Лизергиновая культура оказала огромное влияние на поколение битников и таких интеллектуалов, как Аллен Гинзберг, Уильям Берроуз и Джек Керуак. Они основали движение, стремившееся к радикальному изменению многих аспектов культуры и человеческого мышления. Тимоти Лири со своим Гарвардским Псилоцибиновым Проектом присоединился к «лизергиновому поколению» и возглавил научное исследование преображающих эффектов псилоцибина.
Три человека, стоявшие у истоков псилоцибиновой революции, играли значительную роль в науке и экономике, политике и культуре. Уоссон был вице-президентом JP Morgan[67]; Эйм удостоился звания великого офицера Ордена Почетного легиона, наряду с другими громкими французскими титулами, а Хоффман был топ-менеджером Sandoz (одной из ведущих фармацевтических компаний) и членом Нобелевского комитета. Однако в определенном смысле, с учетом чрезвычайно амбициозных целей, заявленных с самого начала, их труды пошли прахом.
За всплеском энтузиазма и десятилетием исследований последовало почти полвека летаргии, когда псилоцибин почти исчез с научного горизонта. В последние несколько десятилетий причуды разума считались приемлемыми, если их источником были сновидения или необычное строение мозга, и фармакологические исследования природы разума практически прекратились.
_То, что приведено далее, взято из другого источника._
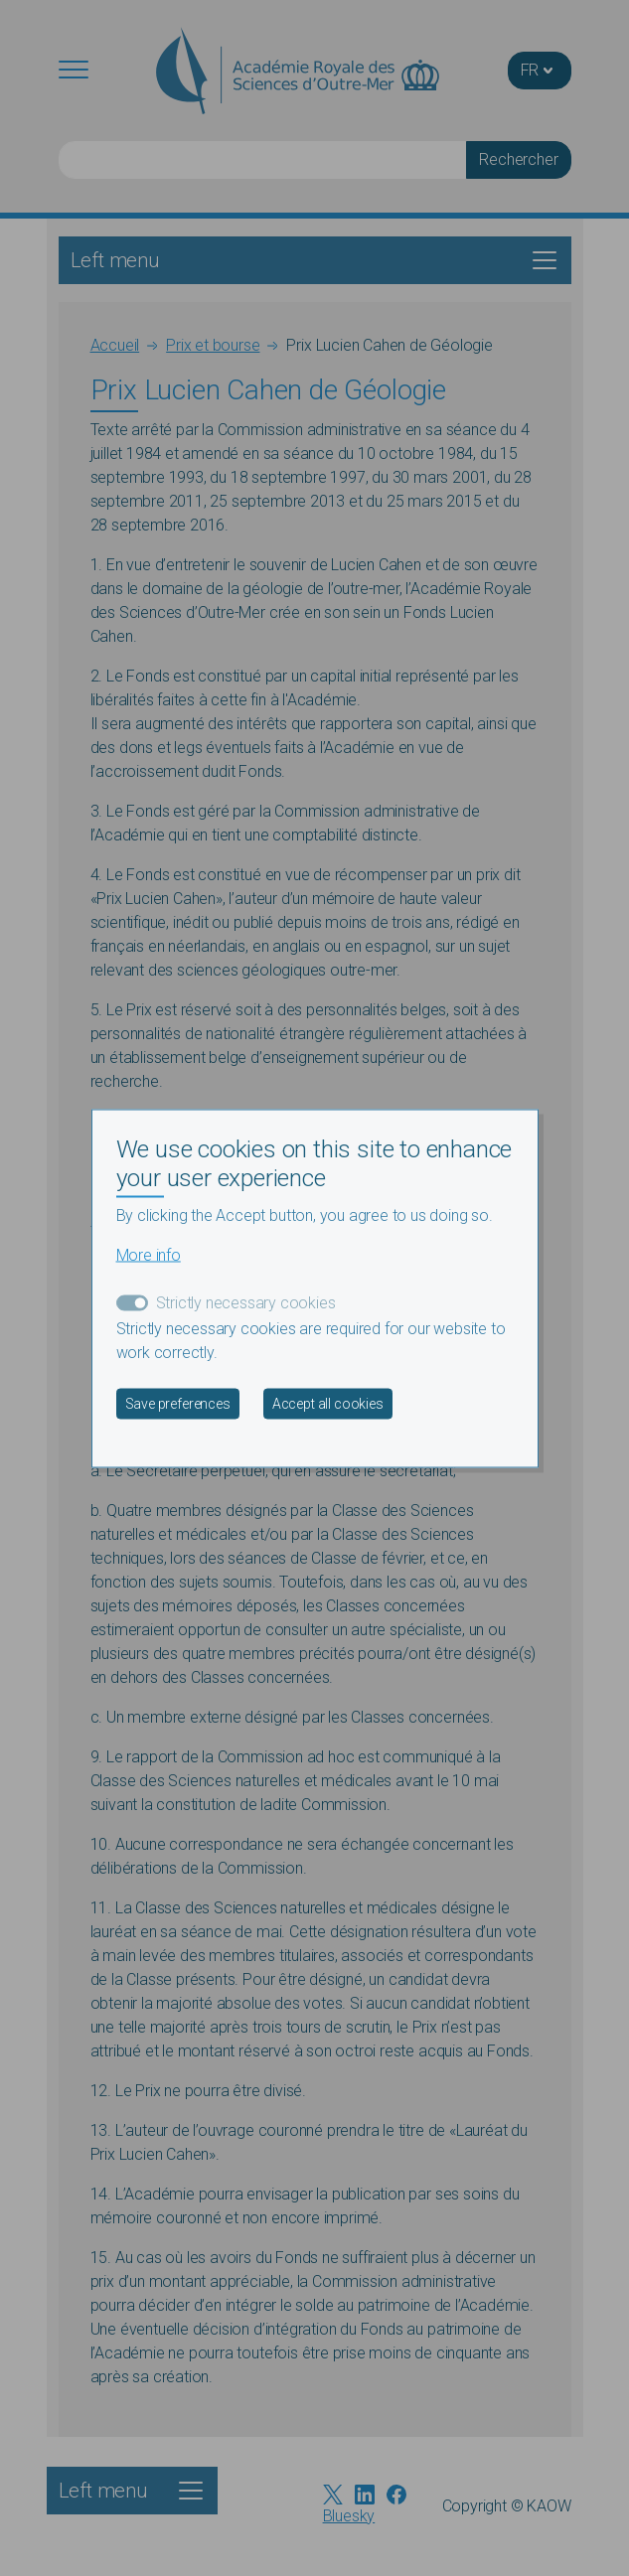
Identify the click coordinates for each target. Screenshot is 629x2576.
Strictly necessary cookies (246, 1301)
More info (148, 1254)
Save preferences (178, 1403)
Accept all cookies (328, 1403)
Однако положение меняется, во многом благодаря жарким дебатам о наркотиках, политике, психиатрии и науке, происходившим в Британии за последние десять лет.
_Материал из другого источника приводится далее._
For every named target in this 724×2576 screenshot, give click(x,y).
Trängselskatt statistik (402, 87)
Лед тронулся в 2008 году, когда Дэвид Натт, тогда профессор нейропсихологии и фармакологии в Имперском колледже Лондона, был назначен председателем Консультативного совета по борьбе с употреблением наркотиков. На этом престижном и ответственном посту Натт вступил в ожесточенную дискуссию с правительственными чиновниками о критериях оценки вреда и политике употребления и злоупотребления наркотическими препаратами.